Why is walk-forward essential? Randomised cross-validation in financial time series inflates accuracy by leaking future distributional information into the training set (Arantes et al., 2025). Our expanding-window protocol guarantees that every prediction is made with a model trained exclusively on past data, and the monthly retraining schedule adapts to slowly evolving market micro-structure.

Limitations. The model is purely technical; it does not incorporate macroeconomic announcements, central-bank policy shifts, or geopolitical events. Transaction costs, slippage, and market impact are not modelled, so the reported accuracy does not translate directly into realised trading profits. Finally, the 67% accuracy is well above random but still implies a non-trivial error rate; position sizing and risk management would be critical in any downstream application.

6. Conclusion

We have described and evaluated a reproducible machine-learning system for next-day EUR/USD direction prediction. An ensemble of LightGBM and XGBoost, trained on 53 technical features with a strict walk-forward expanding-window protocol, achieves 66.62% out-of-sample accuracy and 72.55% ROC-AUC over 20 years of data. The weighted ensemble (39% LightGBM / 61% XGBoost) was grid-optimised over 198 contiguous test folds and remains stable across market regimes. The model is stable across market regimes and is released as an open artefact on the Hugging Face Hub. Future work may extend the feature set to include cross-asset correlations, macroeconomic surprise indices, or multi-horizon directional targets.

AI Disclosure

This paper was drafted with the assistance of large-language-model (LLM) tools (specifically, ML Intern / an AI research assistant). All empirical work—including data collection, feature engineering, model training, walk-forward validation, and result interpretation—was conceived, executed, and validated by the human author. The AI assistant contributed solely to the structuring, wording, typesetting, and formatting of the manuscript.

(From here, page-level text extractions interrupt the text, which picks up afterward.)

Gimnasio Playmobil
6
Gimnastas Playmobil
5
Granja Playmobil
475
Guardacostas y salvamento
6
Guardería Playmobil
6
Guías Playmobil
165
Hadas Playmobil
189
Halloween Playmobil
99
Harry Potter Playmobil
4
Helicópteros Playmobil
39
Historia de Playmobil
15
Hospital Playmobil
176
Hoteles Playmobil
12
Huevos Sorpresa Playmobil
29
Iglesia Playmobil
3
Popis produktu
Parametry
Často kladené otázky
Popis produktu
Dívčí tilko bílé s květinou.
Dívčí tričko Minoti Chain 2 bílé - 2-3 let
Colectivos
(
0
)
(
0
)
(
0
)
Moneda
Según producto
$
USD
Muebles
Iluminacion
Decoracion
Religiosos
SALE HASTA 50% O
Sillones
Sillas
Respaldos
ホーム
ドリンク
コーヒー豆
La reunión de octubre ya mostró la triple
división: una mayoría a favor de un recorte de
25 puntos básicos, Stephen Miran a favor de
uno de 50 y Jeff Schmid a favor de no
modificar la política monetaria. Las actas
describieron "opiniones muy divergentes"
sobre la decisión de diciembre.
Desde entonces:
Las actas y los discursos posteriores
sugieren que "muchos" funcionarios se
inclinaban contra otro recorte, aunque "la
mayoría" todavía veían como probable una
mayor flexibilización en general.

Disclaimer. This model is for research and educational purposes only. It is not financial advice. FOREX trading involves significant risk, and past performance does not guarantee future results.

References

  1. M. López de Prado, Advances in Financial Machine Learning, Wiley, 2018.
  2. T. Fischer and C. Krauss, "Deep Learning with Long Short-Term Memory Networks for Financial Market Predictions," European Journal of Operational Research, 270(2):654–669, 2018.
  3. E. Rahimikia, H. Ni, and W. Wang, "Re(Visiting) Time Series Foundation Models in Finance," arXiv:2511.18578, 2025.
  4. T. Zafeiriou and D. Kalles, "Comparative Analysis of Neural Network Architectures for Short-term FOREX Forecasting," arXiv:2405.08045, 2024.
  5. G. M. Arantes et al., "Machine Learning vs. Randomness: Challenges in Predicting Binary Options Movements," arXiv:2511.15960, 2025.
  6. G. Ke et al., "LightGBM: A Highly Efficient Gradient Boosting Decision Tree," NeurIPS, 2017.
  7. T. Chen and C. Guestrin, "XGBoost: A Scalable Tree Boosting System," KDD, 2016.